Keyboard shortcuts

Press or to navigate between chapters

Press S or / to search in the book

Press ? to show this help

Press Esc to hide this help

Deploying BNK trials on top

roksbnkctl up deploys a BNK trial — F5’s Lifecycle Operator, the CNE Instance, license bundles, and the cluster-side glue that makes them work — onto a ROKS cluster that already exists. “Already exists” means either provisioned by cluster up or registered from a pre-existing cluster.

For workspaces where the cluster and the trial are managed as separate phases (the v1.1.0 default — see Chapter 8), the trial layer also gets its own command pair: roksbnkctl bnk up / bnk down. bnk down tears down only the trial; the cluster keeps running, so the next iteration starts in 5-10 minutes instead of an hour. The bnk group is documented in §“The bnk up / bnk down command group” below.
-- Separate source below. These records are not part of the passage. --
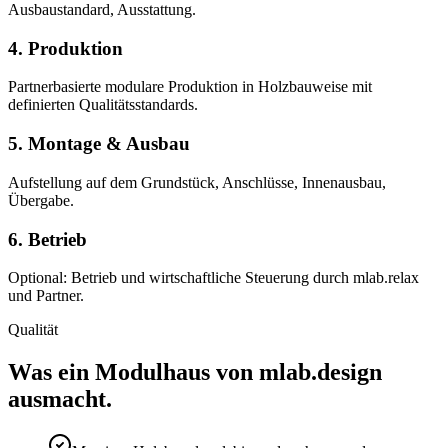
Ausbaustandard, Ausstattung.
4. Produktion
Partnerbasierte modulare Produktion in Holzbauweise mit
definierten Qualitätsstandards.
5. Montage & Ausbau
Aufstellung auf dem Grundstück, Anschlüsse, Innenausbau,
Übergabe.
6. Betrieb
Optional: Betrieb und wirtschaftliche Steuerung durch mlab.relax
und Partner.
Qualität
Was ein Modulhaus von mlab.design
ausmacht.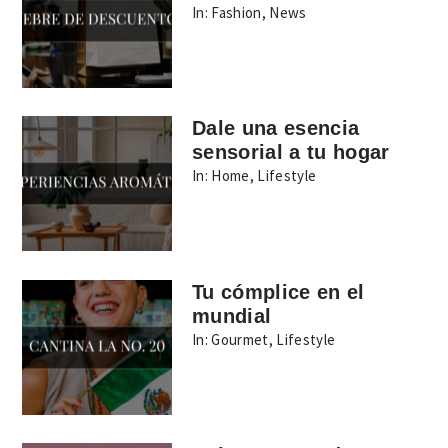
In:
Fashion
,
News
Dale una esencia
sensorial a tu hogar
In:
Home
,
Lifestyle
Tu cómplice en el
mundial
In:
Gourmet
,
Lifestyle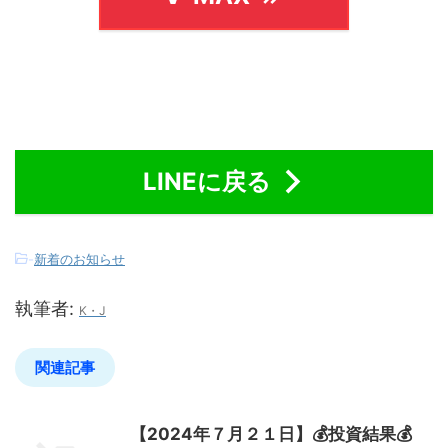
LINEに戻る
-
新着のお知らせ
執筆者:
K・J
関連記事
【2024年７月２１日】💰投資結果💰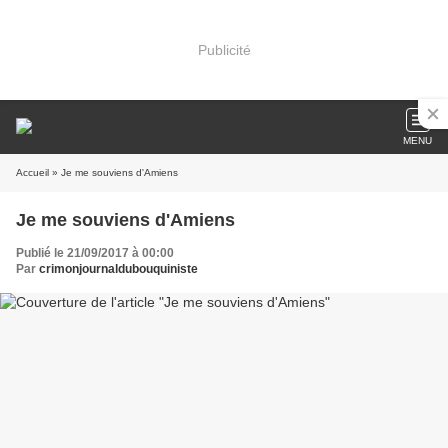
Publicité
MENU
Accueil
» Je me souviens d'Amiens
Je me souviens d'Amiens
Publié le 21/09/2017 à 00:00
Par
crimonjournaldubouquiniste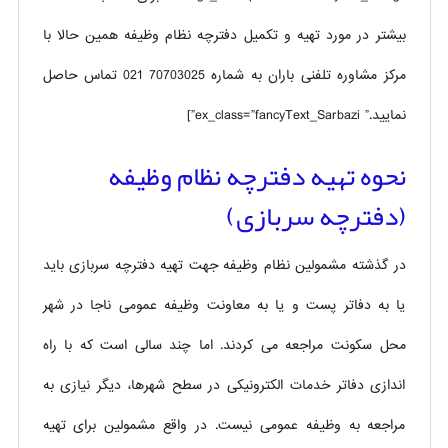
بیشتر در مورد تهیه و تکمیل دفترچه نظام وظیفه همین حالا با
مرکز مشاوره تلفنی باران به شماره 70703025 021 تماس حاصل
نمایید.” ex_class=”fancyText_Sarbazi”]
نحوه تهیه دفترچه نظام وظیفه
(دفترچه سربازی)
در گذشته مشمولین نظام وظیفه جهت تهیه دفترچه سربازی باید
یا به دفاتر پست و یا به معاونت وظیفه عمومی ناجا در شهر
محل سکونت مراجعه می کردند. اما چند سالی است که با راه
اندازی دفاتر خدمات الکترونیکی در سطح شهرها، دیگر نیازی به
مراجعه به وظیفه عمومی نیست. در واقع مشمولین برای تهیه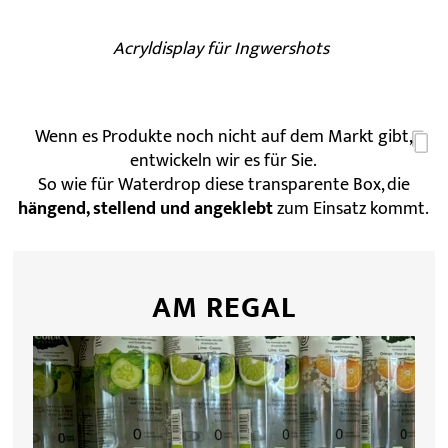
Acryldisplay für Ingwershots
Wenn es Produkte noch nicht auf dem Markt gibt,
entwickeln wir es für Sie.
So wie für Waterdrop diese transparente Box, die
hängend, stellend und angeklebt
zum Einsatz kommt.
AM REGAL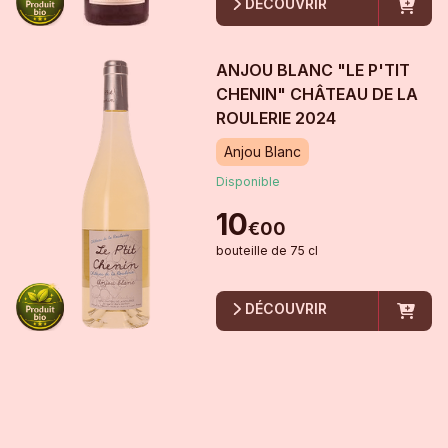
DÉCOUVRIR
ANJOU BLANC "LE P'TIT
CHENIN" CHÂTEAU DE LA
ROULERIE
2024
Anjou Blanc
Disponible
10
€
00
bouteille
de
75 cl
DÉCOUVRIR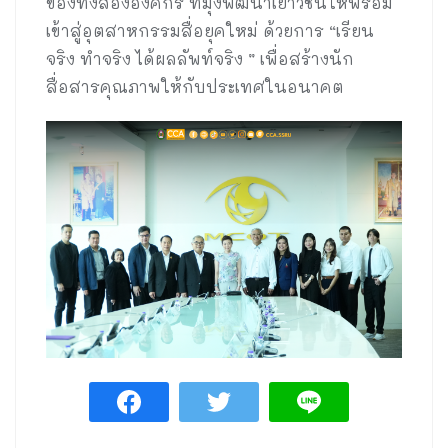
ของทั้งสององค์กร ที่มุ่งพัฒนาเยาวชนให้พร้อม
เข้าสู่อุตสาหกรรมสื่อยุคใหม่ ด้วยการ “เรียน
จริง ทำจริง ได้ผลลัพท์จริง ” เพื่อสร้างนัก
สื่อสารคุณภาพให้กับประเทศในอนาคต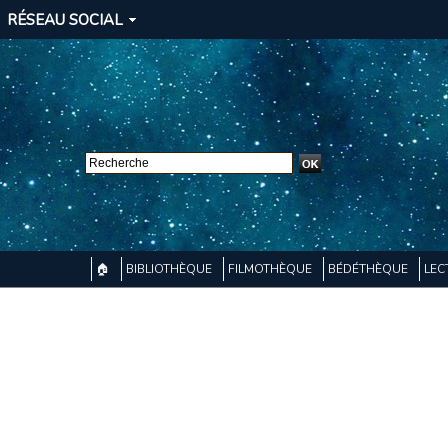
RÉSEAU SOCIAL
🏠
BIBLIOTHÈQUE
FILMOTHÈQUE
BÉDÉTHÈQUE
LEC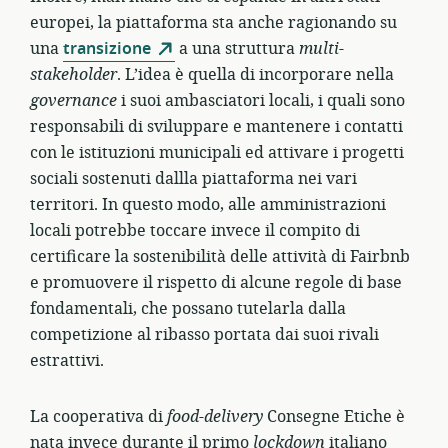
europei, la piattaforma sta anche ragionando su
una
transizione
a una struttura
multi-
stakeholder
. L’idea è quella di incorporare nella
governance
i suoi ambasciatori locali, i quali sono
responsabili di sviluppare e mantenere i contatti
con le istituzioni municipali ed attivare i progetti
sociali sostenuti dallla piattaforma nei vari
territori. In questo modo, alle amministrazioni
locali potrebbe toccare invece il compito di
certificare la sostenibilità delle attività di Fairbnb
e promuovere il rispetto di alcune regole di base
fondamentali, che possano tutelarla dalla
competizione al ribasso portata dai suoi rivali
estrattivi.
La cooperativa di
food-delivery
Consegne Etiche è
nata invece durante il primo
lockdown
italiano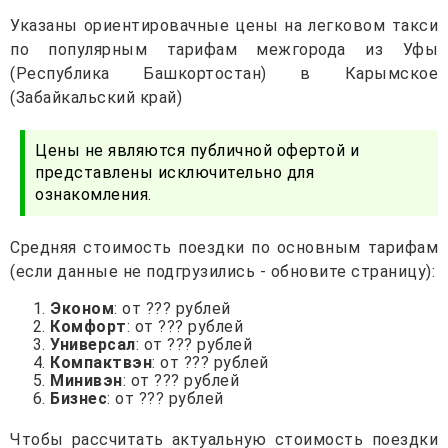
Указаны ориентировачные цены на легковом такси
по популярным тарифам межгорода из Уфы
(Республика Башкортостан) в Карымское
(Забайкальский край)
Цены не являются публичной офертой и
представлены исключительно для
ознакомления.
Средняя стоимость поездки по основным тарифам
(если данные не подгрузились - обновите страницу):
Эконом
: от ??? рублей
Комфорт
: от ??? рублей
Универсал
: от ??? рублей
Компактвэн
: от ??? рублей
Минивэн
: от ??? рублей
Бизнес
: от ??? рублей
Чтобы рассчитать актуальную стоимость поездки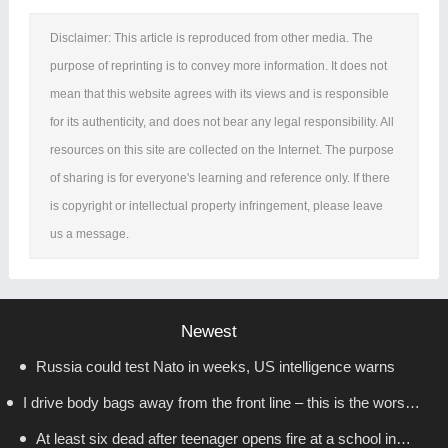
Disclaimer: This article is reproduced from other media. The
purpose of reprinting is to convey more information. It does not
mean that this website agrees with its views and is responsible
for its authenticity, and does not bear any legal responsibility. All
resources on this site are collected on the Internet. The purpose
of sharing is for everyone's learning and reference only. If there
is copyright or intellectual property infringement, please leave
us a message.
Newest
Russia could test Nato in weeks, US intelligence warns
I drive body bags away from the front line – this is the worst
At least six dead after teenager opens fire at a school in
thing I’ve faced’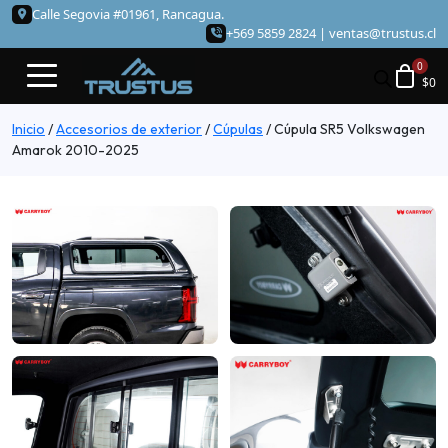
Calle Segovia #01961, Rancagua.
+569 5859 2824 |
ventas@trustus.cl
$
0
Inicio
/
Accesorios de exterior
/
Cúpulas
/
Cúpula SR5 Volkswagen
Amarok 2010-2025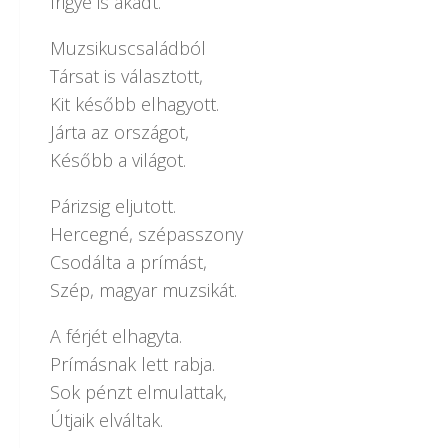
Irigye is akadt.
Muzsikuscsaládból
Társat is választott,
Kit később elhagyott.
Járta az országot,
Később a világot.
Párizsig eljutott.
Hercegné, szépasszony
Csodálta a prímást,
Szép, magyar muzsikát.
A férjét elhagyta.
Prímásnak lett rabja.
Sok pénzt elmulattak,
Útjaik elváltak.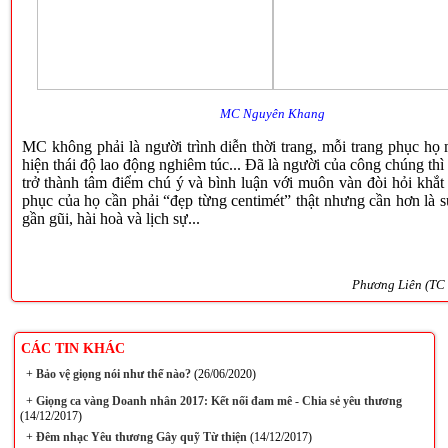
MC Nguyên Khang
MC không phải là người trình diễn thời trang, mỗi trang phục họ
hiện thái độ lao động nghiêm túc... Đã là người của công chúng th
trở thành tâm điểm chú ý và bình luận với muôn vàn đòi hỏi khắt
phục của họ cần phải “đẹp từng centimét” thật nhưng cần hơn là sự
gần gũi, hài hoà và lịch sự...
Phương Liên (TC 
CÁC TIN KHÁC
+
Bảo vệ giọng nói như thế nào?
(26/06/2020)
+
Giọng ca vàng Doanh nhân 2017: Kết nối đam mê - Chia sẻ yêu thương
(14/12/2017)
+
Đêm nhạc Yêu thương Gây quỹ Từ thiện
(14/12/2017)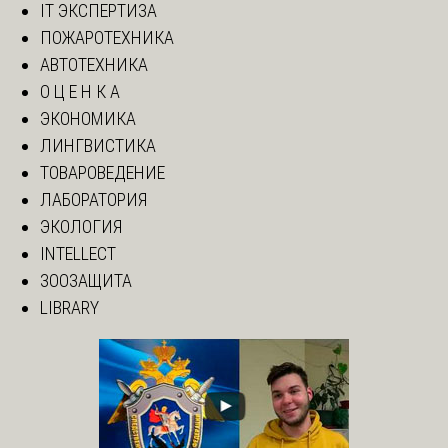
IT ЭКСПЕРТИЗА
ПОЖАРОТЕХНИКА
АВТОТЕХНИКА
О Ц Е Н К А
ЭКОНОМИКА
ЛИНГВИСТИКА
ТОВАРОВЕДЕНИЕ
ЛАБОРАТОРИЯ
ЭКОЛОГИЯ
INTELLECT
ЗООЗАЩИТА
LIBRARY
This chapter is the deeper-than-quick-start view of up: what each module does, the ~77-resource shape of a clean apply, the token-rotation observation when you re-run up against an existing cluster, how to read the Terraform plan output, and how the bnk group + the shape-aware composite up / down fit together.

Chapter 7 — Quick start shows the happy path end-to-end with sample output. This chapter goes deeper.

What “deploying BNK” means

A BNK trial is a deliberately small set of Kubernetes resources that share state with a cluster-shared cert-manager and a cluster-scoped registry COS. The components that roksbnkctl up is responsible for landing:

ComponentWhat it isModule in the bundled HCL
floF5 Lifecycle Operator — the controller that watches CNE Instance CRs and reconciles them into running BIG-IP Next podsmodule.flo (Helm release)
cne_instanceThe CR that declares “I want a BIG-IP Next data plane here” — drives flo to provision the TMM podsmodule.cne_instance (Kubernetes manifest)
licenseJWT licenses + activation tokens that gate BNK’s runtime — sourced from the registry COSmodule.license (Helm release + null_resources)
cluster-side bitsServiceAccounts, RoleBindings, SCC bindings, Secrets that flo / cne_instance / license need at runtimescattered across the modules above

up does not own the cluster, cert-manager, the registry COS, or the jumphost — those are cluster-phase resources. See Chapter 8 for the split.

The 77-resource shape

A clean roksbnkctl up against a fresh cluster lands roughly 77 resources when the cluster phase is bundled in (i.e. cluster up and up were one combined run). Against a pre-existing cluster (cluster up then up), the trial-only count is smaller — roughly the difference, ~41 resources.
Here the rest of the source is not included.